⚠️ Hardware First

Check Your Robot Before You Code

Half of all "my code is broken" problems are actually hardware problems. This guide teaches you to verify the robot before opening VS Code — saving hours of debugging code that was never the issue.

1
Why First
2
Physical
3
Ports
4
Spin Test
5
Pre-Flight
// Section 01
Hardware First, Code Second
The most common beginner mistake in VRC programming is not a coding mistake at all — it is trying to debug code when the problem is the robot.
⚠️
The rule: never open VS Code until you have verified the robot hardware is correct. A motor on the wrong port looks exactly like a code error. A reversed motor looks exactly like a wrong sign in your chassis config. A dead battery looks exactly like a PID tuning problem.

Real Examples of Hardware Problems Disguised as Code Problems

Looks like
Wrong chassis port number in code
Robot turns when it should go straight. Student changes port numbers for 30 minutes.
Actually
Motor physically plugged into wrong smart port on the Brain.
Looks like
Negative port sign wrong in chassis config
One side of the drive spins backward. Student inverts signs in code.
Actually
Motor cartridge inserted backward, or motor mounted inverted on the robot.
Looks like
PID constants are way off
Robot stops short every time, inconsistently. Student retunes kP for an hour.
Actually
Battery at 40% — low voltage causes inconsistent motor speed that looks like a tuning problem.
Looks like
IMU heading drift in code
Robot turns to the wrong angle every time. Student digs into EZ Template config.
Actually
IMU mounted at a tilt — even 5 degrees off from flat causes heading errors.
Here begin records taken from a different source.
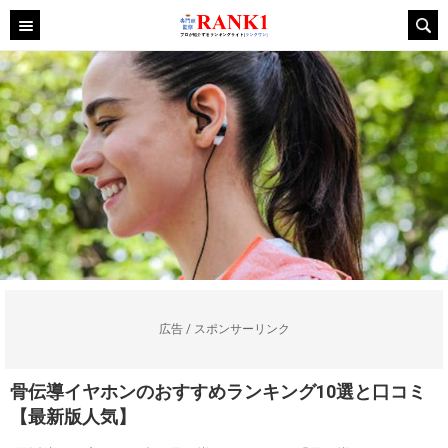
広告 / スポンサーリンク
骨伝導イヤホンのおすすめランキング10選と口コミ
【最新版人気】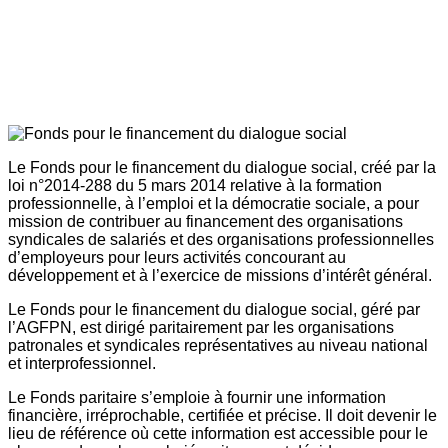
Le Fonds pour le financement du dialogue social, créé par la
loi n°2014-288 du 5 mars 2014 relative à la formation
professionnelle, à l’emploi et la démocratie sociale, a pour
mission de contribuer au financement des organisations
syndicales de salariés et des organisations professionnelles
d’employeurs pour leurs activités concourant au
développement et à l’exercice de missions d’intérêt général.
Le Fonds pour le financement du dialogue social, géré par
l’AGFPN, est dirigé paritairement par les organisations
patronales et syndicales représentatives au niveau national
et interprofessionnel.
Le Fonds paritaire s’emploie à fournir une information
financière, irréprochable, certifiée et précise. Il doit devenir le
lieu de référence où cette information est accessible pour le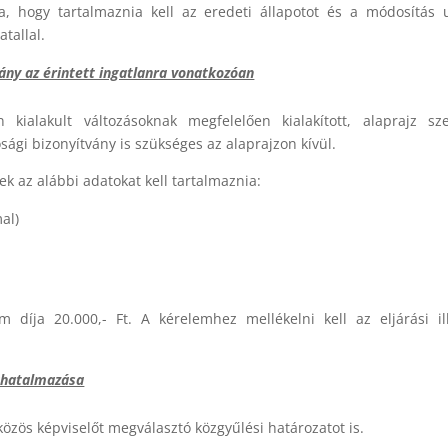
ga, hogy tartalmaznia kell az eredeti állapotot és a módosítás 
atallal.
ány az érintett ingatlanra vonatkozóan
kialakult változásoknak megfelelően kialakított, alaprajz sze
sági bizonyítvány is szükséges az alaprajzon kívül.
ek az alábbi adatokat kell tartalmaznia:
al)
m díja 20.000,- Ft. A kérelemhez mellékelni kell az eljárási il
ghatalmazása
özös képviselőt megválasztó közgyűlési határozatot is.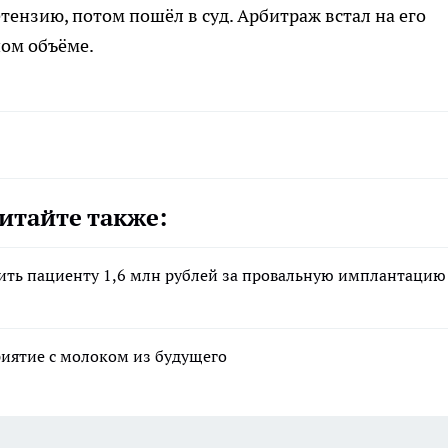
тензию, потом пошёл в суд. Арбитраж встал на его
ном объёме.
итайте также:
ить пациенту 1,6 млн рублей за провальную имплантацию
иятие с молоком из будущего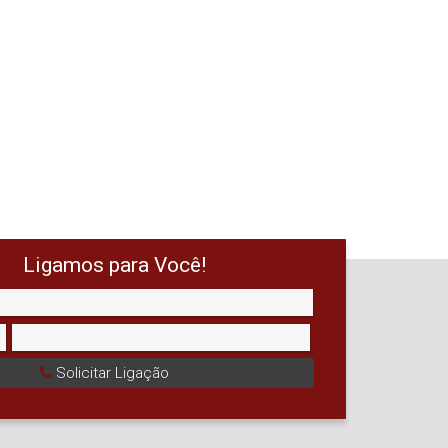
Ligamos para Você!
Solicitar Ligação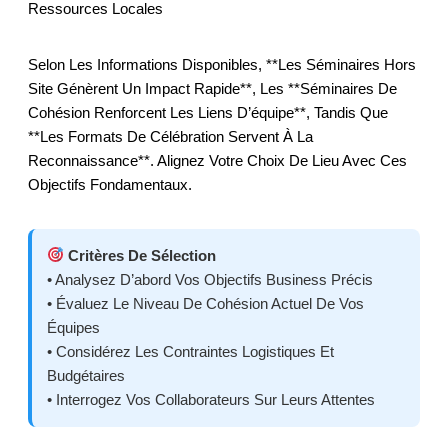
Ressources Locales
Selon Les Informations Disponibles, **les Séminaires Hors
Site Génèrent Un Impact Rapide**, Les **séminaires De
Cohésion Renforcent Les Liens D’équipe**, Tandis Que
**les Formats De Célébration Servent À La
Reconnaissance**. Alignez Votre Choix De Lieu Avec Ces
Objectifs Fondamentaux.
Critères De Sélection
• Analysez D’abord Vos Objectifs Business Précis
• Évaluez Le Niveau De Cohésion Actuel De Vos
Équipes
• Considérez Les Contraintes Logistiques Et
Budgétaires
• Interrogez Vos Collaborateurs Sur Leurs Attentes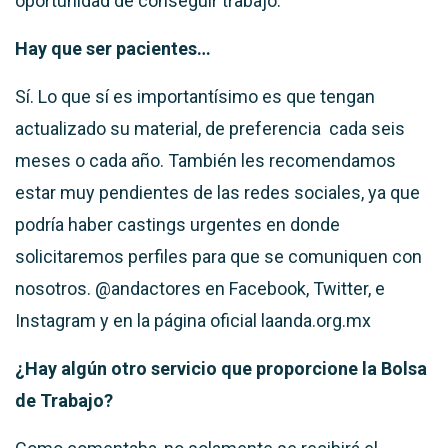
oportunidad de conseguir trabajo.
Hay que ser pacientes…
Sí.
Lo que sí es importantísimo es que tengan
actualizado su material, de preferencia cada seis
meses o cada año.
También les recomendamos
estar muy pendientes de las redes sociales, ya que
podría haber
castings urgentes en donde
solicitaremos perfiles para que se comuniquen con
nosotros. @andactores en Facebook, Twitter, e
Instagram y en la página oficial laanda.org.mx
¿
Hay algún otro servicio que proporcione la Bolsa
de Trabajo?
Your First Diagnostic Tool: the Brain Screen

Before writing a single line of code, power on the V5 Brain and navigate to the Device Info screen. This screen shows every motor and sensor the Brain can detect — and their status. If a device is missing from this screen, it is a hardware problem. Fix it before touching VS Code.

V5 BRAIN — DEVICE INFO
P1V5 Motor✓ Connected
P2V5 Motor✓ Connected
P7V5 Inertial✓ Connected
P4V5 Motor✗ Not found
Port 4 not detected — check cable seating before coding
💡
How to get to Device Info: from the Brain home screen, press the V5 logo or navigate to Settings → Device Info. Every connected smart device appears here with its port number and type. Anything missing is a hardware issue — cable not fully seated, damaged port, or wrong port number.
// Section 02
Physical Inspection
Walk through the robot with your hands, not your eyes. Things that look fine from a distance often have a loose screw, a pinched wire, or a disconnected cable that will cause a failure mid-run.

Click each item to expand the inspection detail. Work through these in order — structure first, then power, then sensors.

⚙️
Drive motors secured — no loose motor screws
Check

Grip each drive motor and try to wiggle it. It should not move relative to the chassis. Check the two mounting screws on each motor — they work loose over time from vibration.

  • Use a flat-head screwdriver to tighten any loose motor mounting screws
  • Check the motor shaft collar — if the shaft slides in and out, the collar set screw is loose
  • On a 4-motor or 6-motor drive, check every motor — not just the ones you can see easily
Why it mattersA loose drive motor shifts position during a match, changing the effective wheel track width. This causes odometry drift that looks like a calibration problem but is actually a mechanical one.
🔌
All smart cables fully seated at both ends
Check

Each smart cable has a small locking tab. Press it in and pull to confirm it is actually latched — do not just tug. Follow every cable from the motor to the Brain port.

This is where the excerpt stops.